The basis for the budget agreement on these measures was that enacting them made California tax laws more consistent with the Federal Tax Code.  Ten other states competitive with California also have credit sharing or net operating loss carry back.  At California Legislative hearings before the Revenue and Taxation Committees Andrea Jackson of Genentech testified that Genentech saved so much money by expanding in Oregon because of the single sales tax, it paid for the expansion. Jackson said Genentech wants to expand in South San Francisco, “but we needs 10-year plan they can rely on.”

California’s tax regulators estimate that about 120,000 businesses in the state would have higher taxes, if Proposition 24 is approved by voters and that the tax breaks are worth about $1.7 billion per year to the affected businesses.  The union proponents for Prop 24 contend that California’s budget deficit means the state cannot afford the tax breaks.
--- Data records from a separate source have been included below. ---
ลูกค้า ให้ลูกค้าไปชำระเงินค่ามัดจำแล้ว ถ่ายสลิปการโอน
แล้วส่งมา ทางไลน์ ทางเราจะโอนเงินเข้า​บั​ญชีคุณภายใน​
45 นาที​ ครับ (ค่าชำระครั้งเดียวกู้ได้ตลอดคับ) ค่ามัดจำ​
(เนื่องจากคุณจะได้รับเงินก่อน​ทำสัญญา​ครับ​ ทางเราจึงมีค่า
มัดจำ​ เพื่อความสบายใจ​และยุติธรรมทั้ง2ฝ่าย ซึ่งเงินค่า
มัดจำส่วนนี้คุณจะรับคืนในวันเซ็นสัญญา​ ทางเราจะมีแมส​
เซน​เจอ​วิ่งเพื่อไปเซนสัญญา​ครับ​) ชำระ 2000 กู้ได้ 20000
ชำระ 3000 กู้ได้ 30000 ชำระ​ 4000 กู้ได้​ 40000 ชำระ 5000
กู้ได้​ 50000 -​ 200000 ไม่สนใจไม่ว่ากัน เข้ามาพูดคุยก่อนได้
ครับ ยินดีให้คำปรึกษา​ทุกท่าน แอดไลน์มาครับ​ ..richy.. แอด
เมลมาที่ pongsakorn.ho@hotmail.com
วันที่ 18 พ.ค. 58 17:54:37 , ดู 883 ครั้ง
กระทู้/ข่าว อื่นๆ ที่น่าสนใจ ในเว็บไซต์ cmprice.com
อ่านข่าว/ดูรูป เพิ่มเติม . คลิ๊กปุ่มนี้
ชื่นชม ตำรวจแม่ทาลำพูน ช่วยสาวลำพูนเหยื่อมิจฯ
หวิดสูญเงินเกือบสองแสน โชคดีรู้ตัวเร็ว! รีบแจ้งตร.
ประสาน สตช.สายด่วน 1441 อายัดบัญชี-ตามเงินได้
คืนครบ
The newspaper editorial reaction to Prop24 has been mostly negative:

Contra Costa Times: “Reneging on promises of a few tax breaks during a protracted economic turndown would be a grave mistake in a state with one of the highest jobless rates in the nation. Voters should soundly reject Prop 24 with a no vote in November.

Sacramento Bee: “Repealing tax breaks that corporations have been expecting for two years could force them to make some grim decisions about operating in California. Those decisions could further damage the state’s crippled economy.”

Long Beach Press Telegram: “The tax law changes were essential elements in reaching budget agreements in 2008 and 2009 and should be honored. Moreover, the tax breaks come at a time when businesses and the jobs they create are needed more than ever in a state with an unemployment rate higher than 12 percent.”

Ventura County Star:  Recommended a YES vote on Prop24 but the words did not sound all that enthusiastic: “The bottom line: A new tax loophole or two won’t spur businesses to launch major investments in California; businesses do so only reluctantly because of the regulatory stranglehold in the state. And further tax cuts and loss of revenue will worsen conditions in the Golden State, making this state less appealing to those who want to live, work and do business here.”

So what?

California is engaged in a great debate about how to get its groove back.  It often seems like a zero-sum game choice, but California voters recognize that the politicians in Sacramento are not going to solve the problem.

And (EUREKA!) voters also realize we are making it worse by piling on requirement after requirement through initiatives like Prop24 that discourages new business investment and job creation in California even in the boom times and now find the Golden State running out of gold while the jobs go elsewhere in search of more competitive business conditions.

But the same union advocates for the Prop24 take back of tax breaks for business investment are unwilling to consider give backs for public employee pensions and benefit costs driving the State and its cities and schools to near bankruptcy from the looming unfunded liabilities.

The truth is California must do both to get its groove back.

It must streamline, simplify and harmonize its business regulations, tax structure and permitting processes to be, at least, competitive with other states and preferably a magnet for investment to restart economic growth.  And California must reform both its government costs structure and decision process to restore confidence that the 6th largest economy in the world does not devolve into a failed state.